Various states in the US have programmes for instilling a work ethic in minor offenders.
The media also reinforces the work ethic not just in its news and editorial but in its advertising. Writing in Newsweek Robert Samuelson labelled preferences for more leisure time as “fundamentally un-American.” He proudly pointed out: “Ours has always been a hurried society, brimming (perhaps excessively) with ambition. We crowd more things into already-crowded schedules. We are uneasy with ease.”
Advertisers in many countries still reinforce the idea that hard work leads to success in order to sell status consumer items. For example Mitsubishi Motors advertises its Verada Car in Australia: “It’s the result of years of hard work. Yours. With success comes recognition and reward. And more responsibility. So as you’re probably busier than ever, we’ll get straight to the point. Your new car. It should be a car that reflects your status... We simply suggest you reward yourself with a test drive. Haven’t you earned it?”
Prime-time beer commercials are mythic playlets, romanticizing and idealizing the Herculean efforts of men at work. They depict men pouring molten ingots in factories, spanning huge chasms with cables of steel, cutting down tall trees in the midst of a rain forest, blasting tunnels through mountains of solid granite... And through all the grit of these various scenarios the participants are, to a man, grinning from ear to ear at both their accomplishments and their camaraderie. After all of this the worker-warriors retire to a local saloon where they consume large quantities of iced beer and debrief one another in a warm sundown glow of work well done and worth doing.

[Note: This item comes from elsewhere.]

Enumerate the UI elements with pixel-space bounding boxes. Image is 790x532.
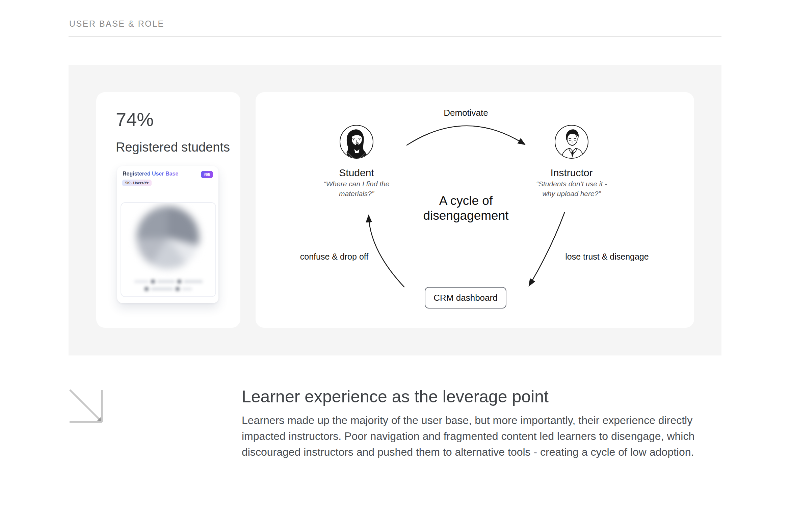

Business leaders particularly emphasise the importance of a work ethic. Peter Du Pont wrote in the National Review that
[t]he work ethic is at the core of a healthy society, and the individual responsibility of doing a job, earning a living, and striving for improvement is crucial to restoring opportunity and self-respect to underclass Americans.

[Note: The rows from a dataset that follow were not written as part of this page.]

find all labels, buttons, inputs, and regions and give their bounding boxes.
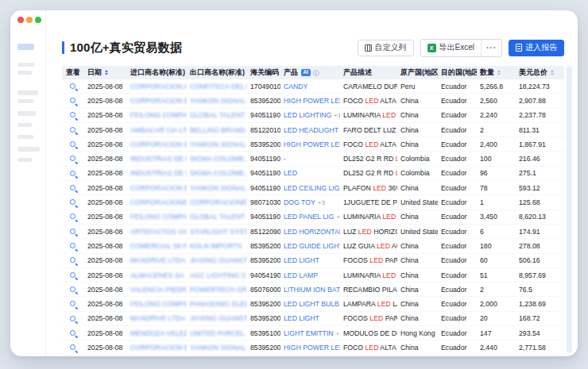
column-header-9[interactable]: 数量 <box>477 66 516 79</box>
exporter-name-blurred[interactable]: AGC LIGHTING C... <box>190 271 247 279</box>
search-icon[interactable] <box>69 155 78 163</box>
importer-name-blurred[interactable]: INDUSTRIAS DE SIS... <box>130 155 187 163</box>
search-icon[interactable] <box>69 125 78 134</box>
column-header-1[interactable]: 日期 <box>84 66 127 79</box>
search-icon[interactable] <box>69 314 78 323</box>
sort-icon[interactable] <box>551 70 554 76</box>
more-options-button[interactable]: ··· <box>481 40 501 56</box>
exporter-name-blurred[interactable]: UNITED PARCEL ... <box>190 329 247 337</box>
sidebar-item-active[interactable] <box>17 44 34 50</box>
exporter-name-blurred[interactable]: YANKON SIGNAL LI... <box>190 140 247 148</box>
importer-name-blurred[interactable]: CORPORACION E... <box>130 140 187 148</box>
sidebar-item-placeholder[interactable] <box>17 111 36 116</box>
exporter-name-blurred[interactable]: BELLING BRAND... <box>190 126 247 134</box>
importer-name-blurred[interactable]: CORPORACION A <box>130 83 187 90</box>
product-link[interactable]: LIGHT EMITTIN <box>284 329 334 337</box>
search-icon[interactable] <box>69 97 78 106</box>
exporter-name-blurred[interactable]: GLOBAL TALENT ... <box>190 111 247 119</box>
search-icon[interactable] <box>69 111 78 120</box>
exporter-name-blurred[interactable]: SIGMA COLOMB... <box>190 169 247 177</box>
search-icon[interactable] <box>69 344 78 352</box>
column-header-10[interactable]: 美元总价 <box>516 66 564 79</box>
sidebar-item-placeholder[interactable] <box>17 99 33 103</box>
importer-name-blurred[interactable]: MAXDRIVE LTDA <box>130 256 185 264</box>
importer-name-blurred[interactable]: CORPORACIONES... <box>130 198 187 206</box>
importer-name-blurred[interactable]: FEILONG COMPANIA ... <box>130 300 187 308</box>
vertical-scrollbar[interactable] <box>567 66 572 353</box>
product-link[interactable]: HIGH POWER LED F <box>284 97 340 105</box>
product-link[interactable]: LED GUIDE LIGHT T <box>284 242 340 250</box>
importer-name-blurred[interactable]: CORPORACION E... <box>130 97 187 105</box>
product-link[interactable]: LITHIUM ION BATTE <box>284 286 340 294</box>
sidebar-item-placeholder[interactable] <box>17 123 32 127</box>
importer-name-blurred[interactable]: ALMACENES SA <box>130 271 184 279</box>
product-link[interactable]: LED HORIZONTAL L <box>284 228 340 236</box>
search-icon[interactable] <box>69 198 78 207</box>
ai-badge[interactable]: AI <box>301 69 311 76</box>
product-link[interactable]: CANDY <box>284 83 308 90</box>
importer-name-blurred[interactable]: FEILONG COMPANIA ... <box>130 213 187 221</box>
search-icon[interactable] <box>69 300 78 309</box>
importer-name-blurred[interactable]: FEILONG COMPANIA ... <box>130 111 187 119</box>
product-link[interactable]: LED HEADLIGHT <box>284 126 338 134</box>
exporter-name-blurred[interactable]: POWERTECH GR... <box>190 286 247 294</box>
search-icon[interactable] <box>69 329 78 337</box>
product-link[interactable]: LED LIGHT BULB <box>284 300 339 308</box>
exporter-name-blurred[interactable]: JIAXING GUANGT... <box>190 256 247 264</box>
search-icon[interactable] <box>69 271 78 279</box>
exporter-name-blurred[interactable]: KOLN IMPORTS <box>190 242 242 250</box>
exporter-name-blurred[interactable]: PANASONIC ELECTRIC... <box>190 300 247 308</box>
product-link[interactable]: HIGH POWER LED F <box>284 344 340 352</box>
export-excel-button[interactable]: X 导出Excel <box>421 40 481 56</box>
product-link[interactable]: LED <box>284 169 297 177</box>
search-icon[interactable] <box>69 169 78 178</box>
importer-name-blurred[interactable]: INDUSTRIAS DE SIS... <box>130 169 187 177</box>
sort-icon[interactable] <box>105 70 108 76</box>
search-icon[interactable] <box>69 183 78 192</box>
enter-report-button[interactable]: 进入报告 <box>509 40 564 56</box>
importer-name-blurred[interactable]: MAXDRIVE LTDA <box>130 314 185 322</box>
exporter-name-blurred[interactable]: GLOBAL TALENT ... <box>190 213 247 221</box>
exporter-name-blurred[interactable]: YANKON SIGNAL LI... <box>190 344 247 352</box>
exporter-name-blurred[interactable]: CONFITECA DEL M... <box>190 83 247 90</box>
product-link[interactable]: LED LIGHT <box>284 314 319 322</box>
column-header-2[interactable]: 进口商名称(标准) <box>127 66 187 79</box>
product-link[interactable]: LED LIGHT <box>284 256 319 264</box>
product-link[interactable]: LED LAMP <box>284 271 318 279</box>
sidebar-item-placeholder[interactable] <box>17 135 33 139</box>
importer-name-blurred[interactable]: AMBACAR CIA LTDA <box>130 126 187 134</box>
importer-name-blurred[interactable]: MENDOZA VELEZ M... <box>130 329 187 337</box>
importer-name-blurred[interactable]: CORPORACION E... <box>130 184 187 192</box>
customize-columns-button[interactable]: 自定义列 <box>358 40 414 56</box>
search-icon[interactable] <box>69 213 78 221</box>
info-circle-icon[interactable]: i <box>313 70 319 76</box>
exporter-name-blurred[interactable]: CORPORACIONES... <box>190 198 247 206</box>
exporter-name-blurred[interactable]: JIAXING GUANGT... <box>190 314 247 322</box>
sidebar-item-placeholder[interactable] <box>17 71 32 75</box>
importer-name-blurred[interactable]: COMERCIAL SKYWI... <box>130 242 187 250</box>
product-link[interactable]: LED PANEL LIG <box>284 213 334 221</box>
exporter-name-blurred[interactable]: STARLIGHT SYST... <box>190 228 247 236</box>
search-icon[interactable] <box>69 227 78 236</box>
column-header-3[interactable]: 出口商名称(标准) <box>187 66 247 79</box>
importer-name-blurred[interactable]: CORPORACION E... <box>130 344 187 352</box>
search-icon[interactable] <box>69 82 78 90</box>
search-icon[interactable] <box>69 140 78 148</box>
search-icon[interactable] <box>69 285 78 294</box>
sidebar-item-placeholder[interactable] <box>17 90 38 95</box>
sidebar-item-placeholder[interactable] <box>17 158 32 162</box>
product-link[interactable]: DOG TOY <box>284 198 315 206</box>
sort-icon[interactable] <box>497 70 501 76</box>
importer-name-blurred[interactable]: ARTEFACTOS VARA... <box>130 228 187 236</box>
product-link[interactable]: LED CEILING LIGHT <box>284 184 340 192</box>
search-icon[interactable] <box>69 256 78 265</box>
exporter-name-blurred[interactable]: YANKON SIGNAL LI... <box>190 97 247 105</box>
sidebar-item-placeholder[interactable] <box>17 63 34 67</box>
search-icon[interactable] <box>69 242 78 251</box>
importer-name-blurred[interactable]: VALENCIA PIEDR... <box>130 286 187 294</box>
exporter-name-blurred[interactable]: YANKON SIGNAL LI... <box>190 184 247 192</box>
exporter-name-blurred[interactable]: SIGMA COLOMB... <box>190 155 247 163</box>
product-link[interactable]: HIGH POWER LED F <box>284 140 340 148</box>
sidebar-item-placeholder[interactable] <box>17 147 40 152</box>
product-link[interactable]: LED LIGHTING <box>284 111 331 119</box>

Bill Gates (pictured), head of Microsoft is one of the wealthiest man in history. His personal wealth is said to exceed “the economic output of all but the 20 largest countries”. His devotion to hard work is mythologised by business magazines. In an article in Forbes business magazine headlined “Let ‘em see you sweat”, managers are exhorted to inspire hard work amongst their employees by setting a good example as Gates does.
Fortune, another business magazine, observed that Gates “may be the hardest-working man in big business.” The article claimed that there is something of a personality cult amongst Microsoft employees: “Gates clearly exploits this hero worship by setting a vivid and pragmatic example of what might be described as a Microsoftian work ethic. His grueling schedule is just one not-so-subtle hint of what he expects from employees.”
Even sports people are lauded for their work ethic. For example, basketball players Michael Jordan and Karl Malone (pictured) describe their “nose-to-the-grindstone work ethic” which they claim younger players lack. “It’s hard to suit up every single night and play when you don’t feel like playing,” says Malone. “Young players coming in have got to learn the work ethic we’ve had. If they can’t take the lessons we’ve learned, the game of basketball is going to take a hit...” says Jordan. Cal Ripken Jr. was praised by President Clinton after playing 2,131 consecutive games and the ABC television commentator called him “a paragon of the work ethic.” Similarly Olympic gold medallist, Lisa Leslie, also a basketballer, told Seventeen magazine that the reason for her success was a strong work ethic.